___ DATA FOR THE TASK
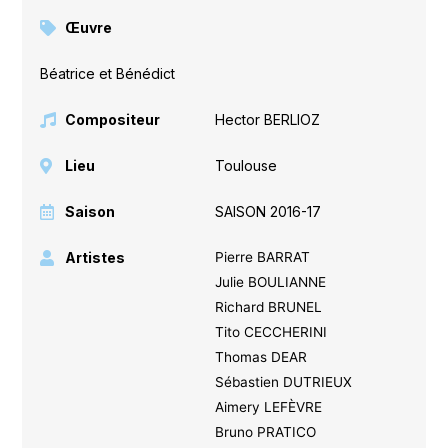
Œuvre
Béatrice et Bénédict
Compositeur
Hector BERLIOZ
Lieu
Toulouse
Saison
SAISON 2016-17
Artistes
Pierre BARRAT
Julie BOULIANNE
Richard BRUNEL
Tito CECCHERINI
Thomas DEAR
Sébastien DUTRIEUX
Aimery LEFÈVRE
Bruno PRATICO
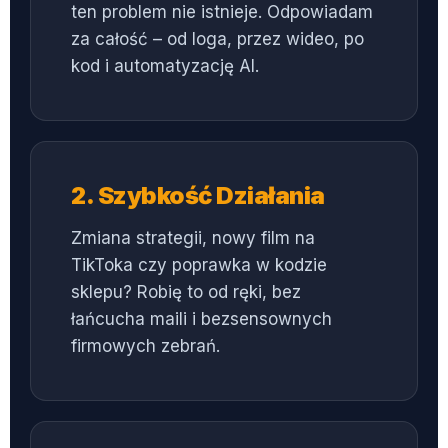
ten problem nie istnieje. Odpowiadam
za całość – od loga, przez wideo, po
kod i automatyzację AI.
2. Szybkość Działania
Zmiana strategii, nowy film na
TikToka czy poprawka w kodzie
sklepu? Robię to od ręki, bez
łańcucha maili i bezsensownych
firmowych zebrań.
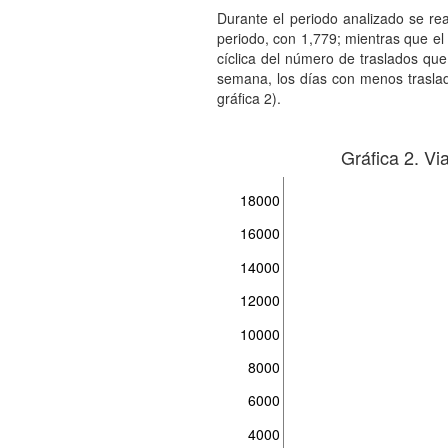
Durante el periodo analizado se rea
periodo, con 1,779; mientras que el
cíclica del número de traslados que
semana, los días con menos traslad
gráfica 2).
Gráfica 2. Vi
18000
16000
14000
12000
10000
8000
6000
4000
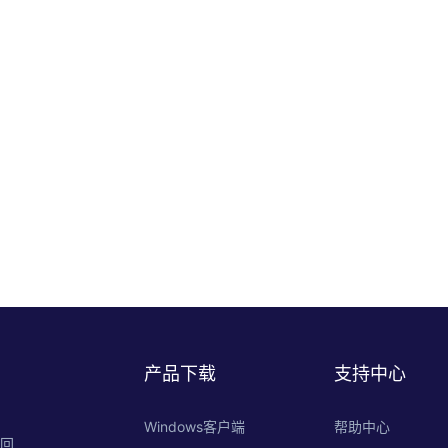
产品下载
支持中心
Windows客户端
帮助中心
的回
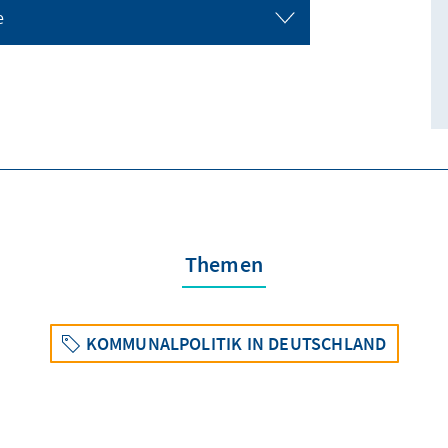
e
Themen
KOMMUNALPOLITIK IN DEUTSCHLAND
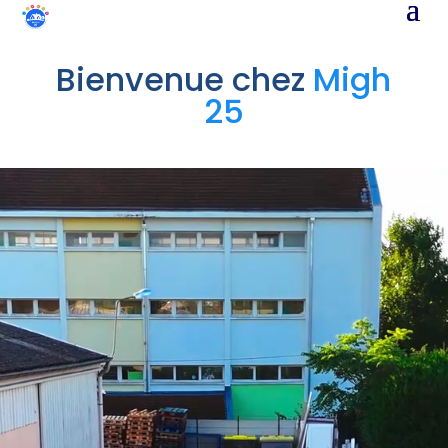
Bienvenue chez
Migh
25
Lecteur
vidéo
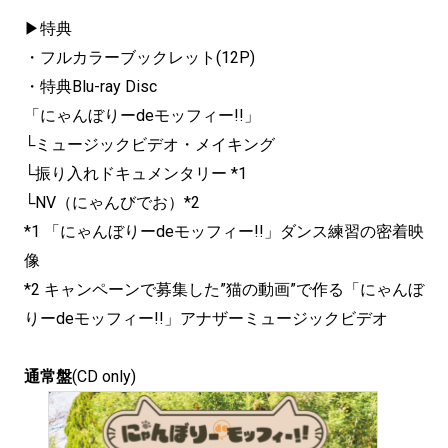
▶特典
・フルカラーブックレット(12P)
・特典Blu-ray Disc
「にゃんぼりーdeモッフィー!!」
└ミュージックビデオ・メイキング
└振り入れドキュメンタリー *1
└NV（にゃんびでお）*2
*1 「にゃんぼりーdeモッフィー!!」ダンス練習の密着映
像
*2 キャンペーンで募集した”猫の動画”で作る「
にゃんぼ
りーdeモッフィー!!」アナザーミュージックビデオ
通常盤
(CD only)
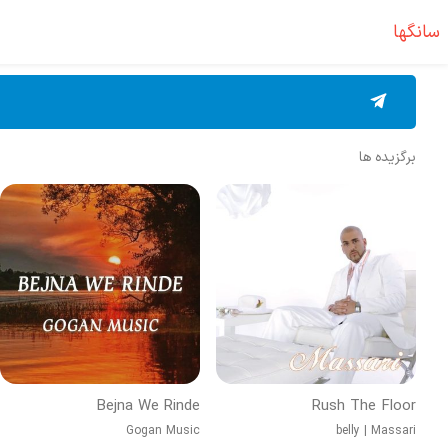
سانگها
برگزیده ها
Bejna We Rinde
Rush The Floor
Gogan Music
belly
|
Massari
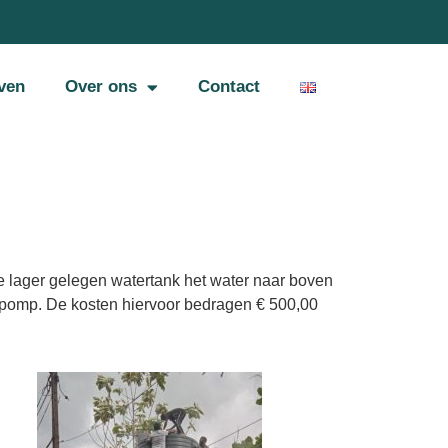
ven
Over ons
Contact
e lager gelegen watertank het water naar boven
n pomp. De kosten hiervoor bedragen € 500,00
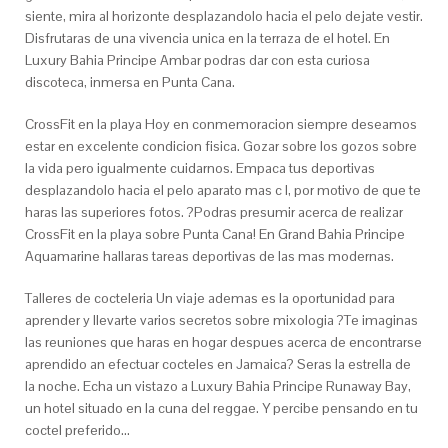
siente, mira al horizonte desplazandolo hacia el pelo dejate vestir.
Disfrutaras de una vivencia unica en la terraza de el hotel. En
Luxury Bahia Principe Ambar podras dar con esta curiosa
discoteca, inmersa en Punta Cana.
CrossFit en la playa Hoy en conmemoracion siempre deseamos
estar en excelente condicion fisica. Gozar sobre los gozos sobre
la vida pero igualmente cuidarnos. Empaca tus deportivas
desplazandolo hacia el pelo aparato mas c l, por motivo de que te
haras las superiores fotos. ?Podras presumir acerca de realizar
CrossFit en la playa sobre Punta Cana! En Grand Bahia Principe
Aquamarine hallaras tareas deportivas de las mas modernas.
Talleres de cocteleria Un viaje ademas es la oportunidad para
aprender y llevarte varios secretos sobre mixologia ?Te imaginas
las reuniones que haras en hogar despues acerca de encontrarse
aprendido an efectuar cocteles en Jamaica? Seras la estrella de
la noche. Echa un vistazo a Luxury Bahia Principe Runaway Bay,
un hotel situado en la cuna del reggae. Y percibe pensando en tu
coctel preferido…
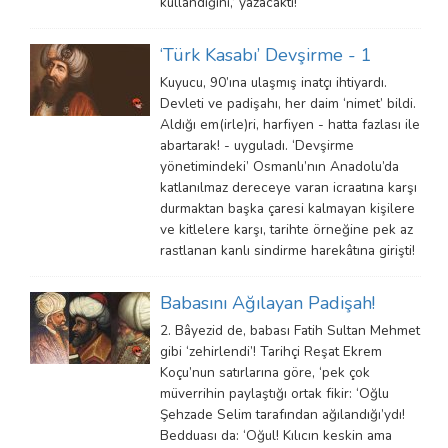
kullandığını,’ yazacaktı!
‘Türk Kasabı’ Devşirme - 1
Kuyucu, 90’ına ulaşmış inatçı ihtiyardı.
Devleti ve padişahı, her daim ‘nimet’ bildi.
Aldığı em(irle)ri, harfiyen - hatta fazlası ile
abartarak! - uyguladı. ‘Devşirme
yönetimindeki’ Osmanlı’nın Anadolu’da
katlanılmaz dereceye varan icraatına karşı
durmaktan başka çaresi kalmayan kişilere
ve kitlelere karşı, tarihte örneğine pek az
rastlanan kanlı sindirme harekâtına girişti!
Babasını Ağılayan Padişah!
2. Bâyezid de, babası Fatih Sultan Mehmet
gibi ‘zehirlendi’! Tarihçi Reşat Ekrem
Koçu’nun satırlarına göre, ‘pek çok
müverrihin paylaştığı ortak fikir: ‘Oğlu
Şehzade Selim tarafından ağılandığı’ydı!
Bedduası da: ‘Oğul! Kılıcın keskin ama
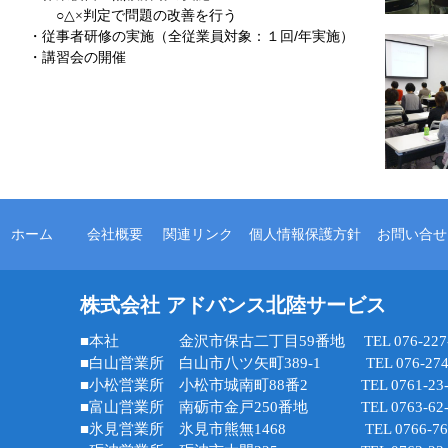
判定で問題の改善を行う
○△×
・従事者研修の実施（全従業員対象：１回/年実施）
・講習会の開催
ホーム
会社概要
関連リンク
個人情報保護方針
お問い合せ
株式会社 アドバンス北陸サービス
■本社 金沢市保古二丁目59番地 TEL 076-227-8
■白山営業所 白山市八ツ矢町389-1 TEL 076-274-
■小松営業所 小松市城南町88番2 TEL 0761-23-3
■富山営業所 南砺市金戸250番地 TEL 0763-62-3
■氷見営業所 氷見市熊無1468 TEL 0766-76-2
______
___ DATA FOR THE TASK
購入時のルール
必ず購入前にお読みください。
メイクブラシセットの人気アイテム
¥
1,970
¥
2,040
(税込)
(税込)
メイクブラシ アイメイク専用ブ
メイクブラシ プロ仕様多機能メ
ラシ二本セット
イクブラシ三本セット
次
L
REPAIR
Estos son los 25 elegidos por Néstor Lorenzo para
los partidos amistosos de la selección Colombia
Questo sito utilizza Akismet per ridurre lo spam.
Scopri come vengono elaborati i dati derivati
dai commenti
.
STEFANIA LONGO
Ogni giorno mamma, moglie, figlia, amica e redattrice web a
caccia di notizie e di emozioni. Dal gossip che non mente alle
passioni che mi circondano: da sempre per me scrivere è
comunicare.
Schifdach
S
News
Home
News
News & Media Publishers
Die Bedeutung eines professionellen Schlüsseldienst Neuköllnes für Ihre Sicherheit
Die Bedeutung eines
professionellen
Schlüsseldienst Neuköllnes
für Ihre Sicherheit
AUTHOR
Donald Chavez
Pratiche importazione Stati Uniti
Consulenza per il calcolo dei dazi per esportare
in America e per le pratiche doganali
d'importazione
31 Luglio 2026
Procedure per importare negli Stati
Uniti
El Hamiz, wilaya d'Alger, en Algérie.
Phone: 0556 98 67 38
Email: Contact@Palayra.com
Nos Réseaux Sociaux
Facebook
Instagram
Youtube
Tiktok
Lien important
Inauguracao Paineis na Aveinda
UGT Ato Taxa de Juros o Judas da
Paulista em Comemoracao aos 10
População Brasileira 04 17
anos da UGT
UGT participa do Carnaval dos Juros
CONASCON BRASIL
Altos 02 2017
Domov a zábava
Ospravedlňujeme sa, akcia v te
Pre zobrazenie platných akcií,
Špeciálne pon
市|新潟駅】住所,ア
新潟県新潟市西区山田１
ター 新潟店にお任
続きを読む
______
___ DATA FOR THE TASK
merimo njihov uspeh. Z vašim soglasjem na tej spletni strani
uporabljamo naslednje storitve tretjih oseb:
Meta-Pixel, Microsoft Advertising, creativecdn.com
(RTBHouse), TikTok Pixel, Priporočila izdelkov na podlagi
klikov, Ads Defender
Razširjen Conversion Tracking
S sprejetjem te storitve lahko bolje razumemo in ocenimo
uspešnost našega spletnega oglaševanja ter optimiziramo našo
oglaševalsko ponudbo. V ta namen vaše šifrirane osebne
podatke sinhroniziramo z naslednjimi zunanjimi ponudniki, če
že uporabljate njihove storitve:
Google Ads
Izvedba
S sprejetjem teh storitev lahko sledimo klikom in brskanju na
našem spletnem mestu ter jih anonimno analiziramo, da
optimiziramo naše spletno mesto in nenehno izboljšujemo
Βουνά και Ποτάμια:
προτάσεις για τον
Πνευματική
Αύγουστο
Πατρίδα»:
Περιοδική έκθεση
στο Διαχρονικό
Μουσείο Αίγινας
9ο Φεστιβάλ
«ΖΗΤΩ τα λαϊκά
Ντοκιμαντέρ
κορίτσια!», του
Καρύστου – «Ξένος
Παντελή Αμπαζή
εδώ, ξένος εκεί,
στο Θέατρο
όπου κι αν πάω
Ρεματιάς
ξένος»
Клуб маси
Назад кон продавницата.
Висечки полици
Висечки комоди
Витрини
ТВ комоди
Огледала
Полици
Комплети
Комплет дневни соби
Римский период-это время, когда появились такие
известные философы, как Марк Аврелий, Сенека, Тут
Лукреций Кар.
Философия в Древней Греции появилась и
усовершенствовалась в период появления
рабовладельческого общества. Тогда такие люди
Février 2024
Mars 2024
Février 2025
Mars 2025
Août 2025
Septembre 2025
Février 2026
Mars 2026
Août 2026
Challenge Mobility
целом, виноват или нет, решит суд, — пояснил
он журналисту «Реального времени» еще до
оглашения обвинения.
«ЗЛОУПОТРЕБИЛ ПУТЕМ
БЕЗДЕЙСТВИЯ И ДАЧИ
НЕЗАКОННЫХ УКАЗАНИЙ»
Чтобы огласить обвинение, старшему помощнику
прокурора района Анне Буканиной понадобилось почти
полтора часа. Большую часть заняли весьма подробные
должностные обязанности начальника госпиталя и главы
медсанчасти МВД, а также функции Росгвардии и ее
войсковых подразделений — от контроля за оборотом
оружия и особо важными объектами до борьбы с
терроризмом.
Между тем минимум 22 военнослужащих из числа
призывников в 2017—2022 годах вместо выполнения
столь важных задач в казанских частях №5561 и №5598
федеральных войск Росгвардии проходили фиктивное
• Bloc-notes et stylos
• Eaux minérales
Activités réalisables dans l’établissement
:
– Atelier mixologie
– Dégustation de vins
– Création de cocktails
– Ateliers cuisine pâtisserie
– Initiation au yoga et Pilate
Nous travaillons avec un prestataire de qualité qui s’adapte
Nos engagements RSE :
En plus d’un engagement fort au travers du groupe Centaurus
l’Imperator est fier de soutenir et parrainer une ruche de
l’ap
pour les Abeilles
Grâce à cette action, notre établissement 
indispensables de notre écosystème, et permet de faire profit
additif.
______
-- WORK REQUEST --
What you return must be the lines above that run from the line with "kullandığını,’ yazacaktı!" to the line with "Bedduası da: ‘Oğul! Kılıcın keskin ama", inclusive, each copied exactly.

-- COMPLETED TASK --
kullandığını,’ yazacaktı!
‘Türk Kasabı’ Devşirme - 1
Kuyucu, 90’ına ulaşmış inatçı ihtiyardı.
Devleti ve padişahı, her daim ‘nimet’ bildi.
Aldığı em(irle)ri, harfiyen - hatta fazlası ile
abartarak! - uyguladı. ‘Devşirme
yönetimindeki’ Osmanlı’nın Anadolu’da
katlanılmaz dereceye varan icraatına karşı
durmaktan başka çaresi kalmayan kişilere
ve kitlelere karşı, tarihte örneğine pek az
rastlanan kanlı sindirme harekâtına girişti!
Babasını Ağılayan Padişah!
2. Bâyezid de, babası Fatih Sultan Mehmet
gibi ‘zehirlendi’! Tarihçi Reşat Ekrem
Koçu’nun satırlarına göre, ‘pek çok
müverrihin paylaştığı ortak fikir: ‘Oğlu
Şehzade Selim tarafından ağılandığı’ydı!
Bedduası da: ‘Oğul! Kılıcın keskin ama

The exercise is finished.